**Task to complete**: Return the listing exactly as it appears, but strip out the images.

######

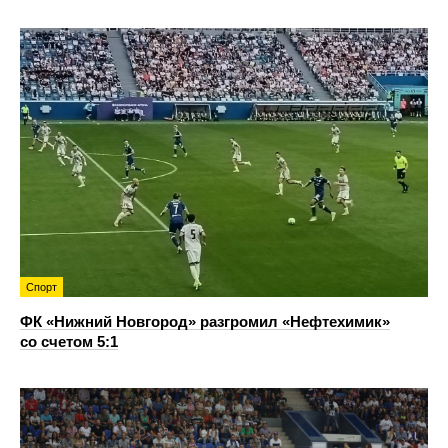
Спорт
ФК «Нижний Новгород» разгромил «Нефтехимик»
со счетом 5:1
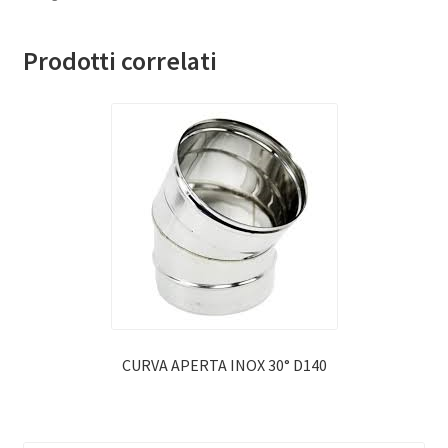
Prodotti correlati
CURVA APERTA INOX 30° D140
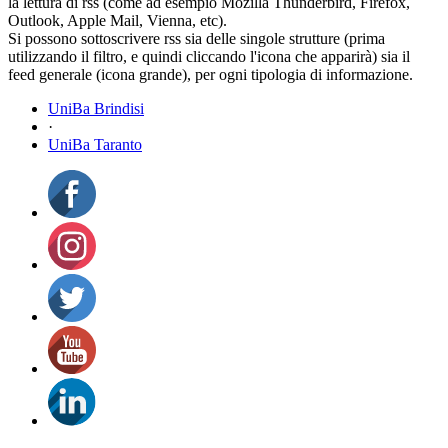
la lettura di rss (come ad esempio Mozilla Thunderbird, Firefox,
Outlook, Apple Mail, Vienna, etc).
Si possono sottoscrivere rss sia delle singole strutture (prima
utilizzando il filtro, e quindi cliccando l'icona che apparirà) sia il
feed generale (icona grande), per ogni tipologia di informazione.
UniBa Brindisi
·
UniBa Taranto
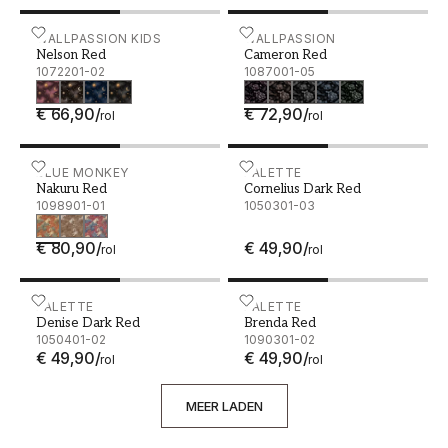
Nelson Red - 1072201-02
WALLPASSION KIDS
Cameron Red - 1087001-0
WALLPASSION
Nelson Red
Cameron Red
1072201-02
1087001-05
€ 66,90
/
€ 72,90
/
rol
rol
Nakuru Red - 1098901-01
BLUE MONKEY
Cornelius Dark Red - 105
PALETTE
Nakuru Red
Cornelius Dark Red
1098901-01
1050301-03
€ 80,90
/
€ 49,90
/
rol
rol
Denise Dark Red - 1050401-02
PALETTE
Brenda Red - 1090301-02
PALETTE
Denise Dark Red
Brenda Red
1050401-02
1090301-02
€ 49,90
/
€ 49,90
/
rol
rol
MEER LADEN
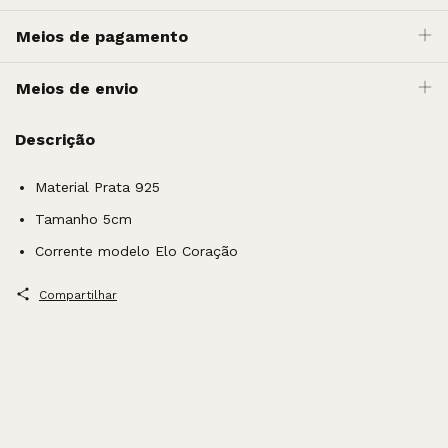
Meios de pagamento
Meios de envio
Descrição
Material Prata 925
Tamanho 5cm
Corrente modelo Elo Coração
Compartilhar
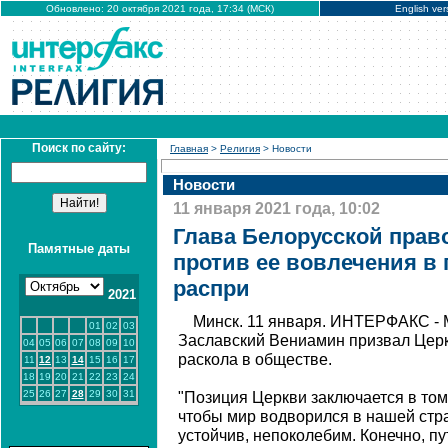
Обновлено: 20 октября 2021 года, 17:34 (МСК)
English ver
Поиск по сайту:
Главная
>
Религия
> Новости
Новости
11 января 2021 года, 10:02
Глава Белорусской прав
Памятные даты
против ее вовлечения в
распри
2021
Минск. 11 января. ИНТЕРФАКС - 
01
02
03
Заславский Вениамин призвал Церк
04
05
06
07
08
09
10
раскола в обществе.
11
12
13
14
15
16
17
18
19
20
21
22
23
24
25
26
27
28
29
30
31
"Позиция Церкви заключается в том,
чтобы мир водворился в нашей стра
устойчив, непоколебим. Конечно, п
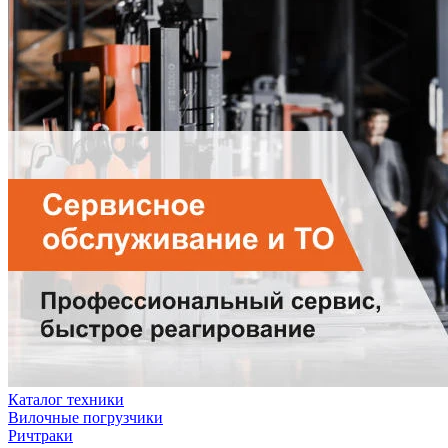
Каталог техники
Вилочные погрузчики
Ричтраки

######

**Task solution**:
Спорт
ФК «Нижний Новгород» разгромил «Нефтехимик»
со счетом 5:1
Prodotti correlati
CURVA APERTA INOX 30° D140
la lettura di rss (come ad esempio Mozilla Thunderbird, Firefox,
Outlook, Apple Mail, Vienna, etc).
Si possono sottoscrivere rss sia delle singole strutture (prima
utilizzando il filtro, e quindi cliccando l'icona che apparirà) sia il
feed generale (icona grande), per ogni tipologia di informazione.
UniBa Brindisi
·
UniBa Taranto
Nelson Red - 1072201-02
WALLPASSION KIDS
Cameron Red - 1087001-0
WALLPASSION
Nelson Red
Cameron Red
1072201-02
1087001-05
€ 66,90
/
€ 72,90
/
rol
rol
Nakuru Red - 1098901-01
BLUE MONKEY
Cornelius Dark Red - 105
PALETTE
Nakuru Red
Cornelius Dark Red
1098901-01
1050301-03
€ 80,90
/
€ 49,90
/
rol
rol
Denise Dark Red - 1050401-02
PALETTE
Brenda Red - 1090301-02
PALETTE
Denise Dark Red
Brenda Red
1050401-02
1090301-02
€ 49,90
/
€ 49,90
/
rol
rol
MEER LADEN
Meios de pagamento
Meios de envio
Descrição
Material Prata 925
Tamanho 5cm
Corrente modelo Elo Coração
Compartilhar
Обновлено: 20 октября 2021 года, 17:34 (МСК)
English ver
Поиск по сайту:
Главная
>
Религия
> Новости
Новости
11 января 2021 года, 10:02
Глава Белорусской прав
Памятные даты
против ее вовлечения в
распри
2021
Минск. 11 января. ИНТЕРФАКС - 
01
02
03
Заславский Вениамин призвал Церк
04
05
06
07
08
09
10
раскола в обществе.
11
12
13
14
15
16
17
18
19
20
21
22
23
24
25
26
27
28
29
30
31
"Позиция Церкви заключается в том,
чтобы мир водворился в нашей стра
устойчив, непоколебим. Конечно, п
Каталог техники
Вилочные погрузчики
Ричтраки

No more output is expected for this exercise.